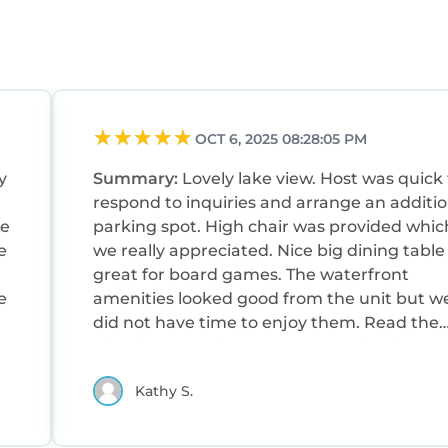
OCT 6, 2025 08:28:05 PM
y
Summary:
Lovely lake view. Host was quick to
respond to inquiries and arrange an additio
ke
parking spot. High chair was provided which
e
we really appreciated. Nice big dining table -
great for board games. The waterfront
e
amenities looked good from the unit but w
did not have time to enjoy them. Read the
directions provided by the host - it might b
little hard to find in the dark.
Kathy S.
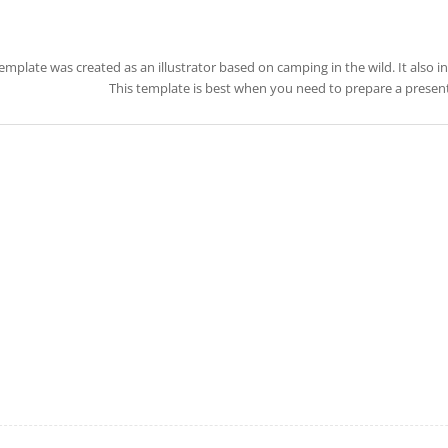
template was created as an illustrator based on camping in the wild. It also 
This template is best when you need to prepare a present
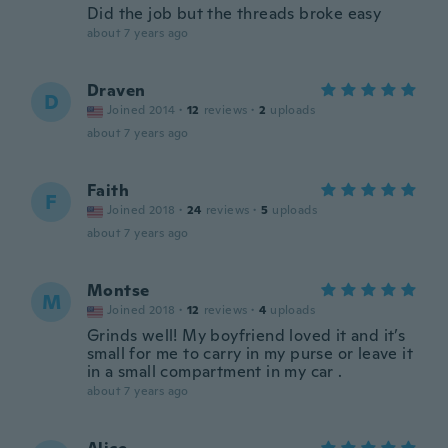
Did the job but the threads broke easy
about 7 years ago
Draven
D
Joined 2014
·
12
reviews
·
2
uploads
about 7 years ago
Faith
F
Joined 2018
·
24
reviews
·
5
uploads
about 7 years ago
Montse
M
Joined 2018
·
12
reviews
·
4
uploads
Grinds well! My boyfriend loved it and it’s
small for me to carry in my purse or leave it
in a small compartment in my car .
about 7 years ago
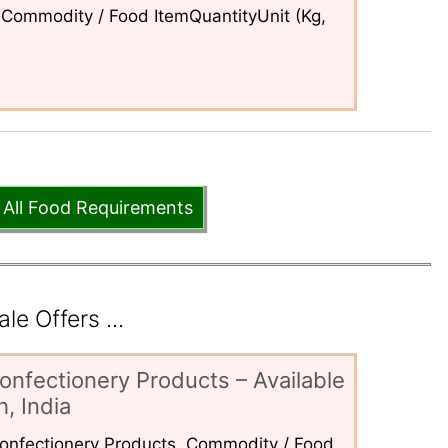
Commodity / Food ItemQuantityUnit (Kg,
 All Food Requirements
e Offers ...
onfectionery Products – Available
, India
 Confectionery Products. Commodity / Food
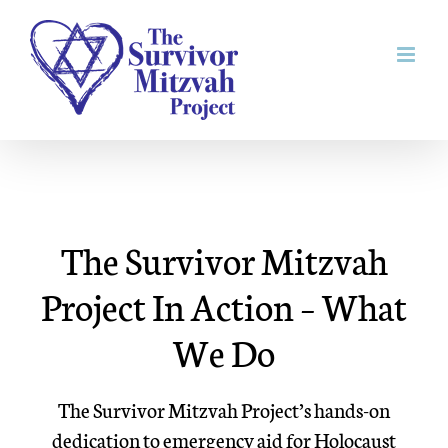
Skip
to
content
The Survivor Mitzvah
Project In Action – What
We Do
The Survivor Mitzvah Project’s hands-on
dedication to emergency aid for Holocaust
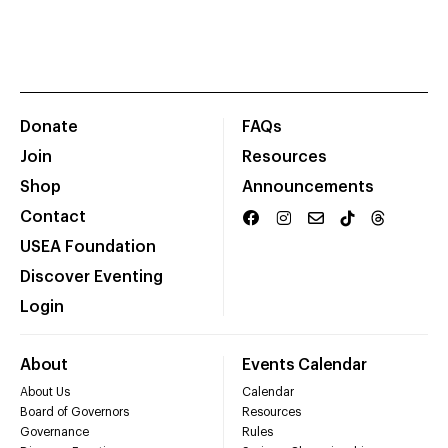
Donate
FAQs
Join
Resources
Shop
Announcements
Contact
USEA Foundation
Discover Eventing
Login
About
Events Calendar
About Us
Calendar
Board of Governors
Resources
Governance
Rules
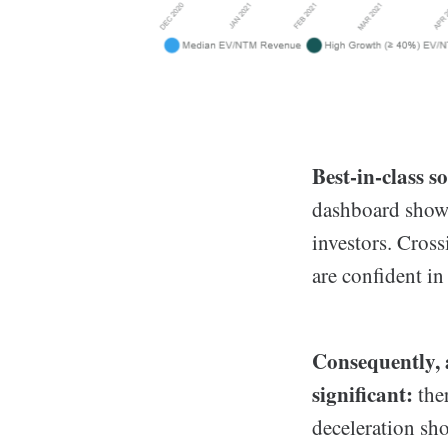
Best-in-class s
dashboard shows
investors. Cros
are confident in
Consequently, a
significant:
ther
deceleration sh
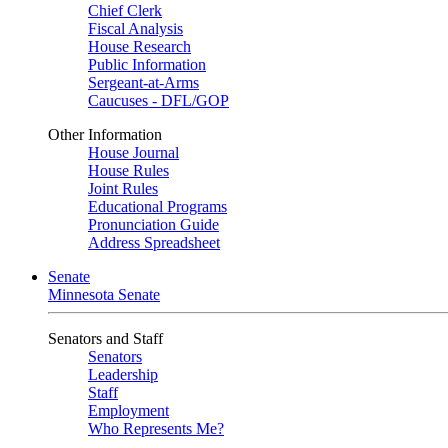
Chief Clerk
Fiscal Analysis
House Research
Public Information
Sergeant-at-Arms
Caucuses - DFL/GOP
Other Information
House Journal
House Rules
Joint Rules
Educational Programs
Pronunciation Guide
Address Spreadsheet
Senate
Minnesota Senate
Senators and Staff
Senators
Leadership
Staff
Employment
Who Represents Me?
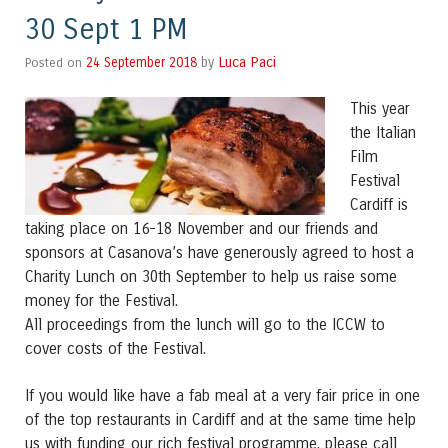
30 Sept 1 PM
Luca Paci
Posted on
24 September 2018
by
This year
the Italian
Film
Festival
Cardiff is
taking place on 16-18 November and our friends and
sponsors at Casanova’s have generously agreed to host a
Charity Lunch on 30th September to help us raise some
money for the Festival.
All proceedings from the lunch will go to the ICCW to
cover costs of the Festival.
If you would like have a fab meal at a very fair price in one
of the top restaurants in Cardiff and at the same time help
us with funding our rich festival programme, please call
= = = = =
_TASK GOAL:_ Among the lines above, find those containing the word "Cardiff" and copy each.

_THE COMPLETED TASK:_
Cardiff is
of the top restaurants in Cardiff and at the same time help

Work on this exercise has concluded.